[Stored entries]
%%

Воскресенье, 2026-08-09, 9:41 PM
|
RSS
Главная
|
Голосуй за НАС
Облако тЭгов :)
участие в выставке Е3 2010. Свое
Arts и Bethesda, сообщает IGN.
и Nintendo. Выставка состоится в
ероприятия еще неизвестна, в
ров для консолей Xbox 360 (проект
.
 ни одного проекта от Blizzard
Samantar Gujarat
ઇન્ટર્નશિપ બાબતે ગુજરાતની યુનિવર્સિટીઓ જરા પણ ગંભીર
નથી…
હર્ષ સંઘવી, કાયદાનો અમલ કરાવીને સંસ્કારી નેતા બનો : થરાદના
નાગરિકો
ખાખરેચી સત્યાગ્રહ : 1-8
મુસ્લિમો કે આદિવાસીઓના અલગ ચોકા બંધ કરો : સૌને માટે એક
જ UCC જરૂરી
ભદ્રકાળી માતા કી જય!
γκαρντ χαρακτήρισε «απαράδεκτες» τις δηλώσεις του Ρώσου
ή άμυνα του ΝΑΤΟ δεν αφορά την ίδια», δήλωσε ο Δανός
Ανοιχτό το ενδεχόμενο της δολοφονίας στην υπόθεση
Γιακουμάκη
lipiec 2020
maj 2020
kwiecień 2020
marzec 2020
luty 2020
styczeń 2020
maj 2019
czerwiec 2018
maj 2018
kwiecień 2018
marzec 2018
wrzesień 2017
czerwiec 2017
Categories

%%
%%

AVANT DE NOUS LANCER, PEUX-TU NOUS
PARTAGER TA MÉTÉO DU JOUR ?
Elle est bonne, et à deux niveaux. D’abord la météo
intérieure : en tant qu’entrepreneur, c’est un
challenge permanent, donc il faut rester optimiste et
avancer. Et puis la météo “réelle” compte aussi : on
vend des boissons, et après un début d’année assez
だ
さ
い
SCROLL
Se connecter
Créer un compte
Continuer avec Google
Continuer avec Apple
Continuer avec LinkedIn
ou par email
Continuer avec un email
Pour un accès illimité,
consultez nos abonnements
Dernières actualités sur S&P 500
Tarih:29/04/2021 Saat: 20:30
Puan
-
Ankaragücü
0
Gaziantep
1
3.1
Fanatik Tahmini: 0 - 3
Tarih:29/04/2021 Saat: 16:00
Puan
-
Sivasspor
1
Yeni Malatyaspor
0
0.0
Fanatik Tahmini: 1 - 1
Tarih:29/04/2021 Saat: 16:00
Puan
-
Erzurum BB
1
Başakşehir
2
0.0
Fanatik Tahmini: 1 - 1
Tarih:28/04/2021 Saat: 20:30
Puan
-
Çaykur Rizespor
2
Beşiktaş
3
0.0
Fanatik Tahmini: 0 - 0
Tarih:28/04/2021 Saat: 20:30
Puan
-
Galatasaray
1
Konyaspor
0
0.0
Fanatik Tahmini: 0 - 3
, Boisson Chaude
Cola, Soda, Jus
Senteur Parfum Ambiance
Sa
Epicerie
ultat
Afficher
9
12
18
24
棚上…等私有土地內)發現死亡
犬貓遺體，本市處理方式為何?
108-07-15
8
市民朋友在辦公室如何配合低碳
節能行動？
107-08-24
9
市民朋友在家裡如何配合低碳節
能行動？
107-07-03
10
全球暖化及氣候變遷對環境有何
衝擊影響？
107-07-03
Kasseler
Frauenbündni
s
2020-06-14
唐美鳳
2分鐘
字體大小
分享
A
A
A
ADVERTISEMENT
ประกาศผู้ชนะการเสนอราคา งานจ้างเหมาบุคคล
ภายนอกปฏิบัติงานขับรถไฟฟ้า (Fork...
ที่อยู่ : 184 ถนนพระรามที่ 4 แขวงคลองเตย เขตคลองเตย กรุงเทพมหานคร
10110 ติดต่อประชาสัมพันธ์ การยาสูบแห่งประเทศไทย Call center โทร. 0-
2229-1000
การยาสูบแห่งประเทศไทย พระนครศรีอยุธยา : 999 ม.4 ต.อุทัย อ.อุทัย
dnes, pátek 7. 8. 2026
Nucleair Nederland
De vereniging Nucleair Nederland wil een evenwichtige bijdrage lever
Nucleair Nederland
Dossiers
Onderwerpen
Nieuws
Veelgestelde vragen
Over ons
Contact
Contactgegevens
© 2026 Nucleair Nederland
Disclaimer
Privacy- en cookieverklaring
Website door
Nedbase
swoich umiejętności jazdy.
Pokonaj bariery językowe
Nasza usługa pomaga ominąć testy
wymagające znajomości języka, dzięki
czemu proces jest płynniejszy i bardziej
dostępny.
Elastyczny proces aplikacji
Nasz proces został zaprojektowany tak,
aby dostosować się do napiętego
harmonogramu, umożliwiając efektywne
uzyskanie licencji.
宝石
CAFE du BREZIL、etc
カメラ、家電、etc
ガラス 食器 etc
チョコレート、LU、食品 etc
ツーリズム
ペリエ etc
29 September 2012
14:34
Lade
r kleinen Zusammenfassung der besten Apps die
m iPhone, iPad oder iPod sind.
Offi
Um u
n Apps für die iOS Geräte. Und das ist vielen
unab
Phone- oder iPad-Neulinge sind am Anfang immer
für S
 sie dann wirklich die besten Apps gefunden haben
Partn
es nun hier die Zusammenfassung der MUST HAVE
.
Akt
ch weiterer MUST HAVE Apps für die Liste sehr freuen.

%%

Show all lines in the records above that hold "avec".

Continuer avec Google
Continuer avec Apple
Continuer avec LinkedIn
Continuer avec un email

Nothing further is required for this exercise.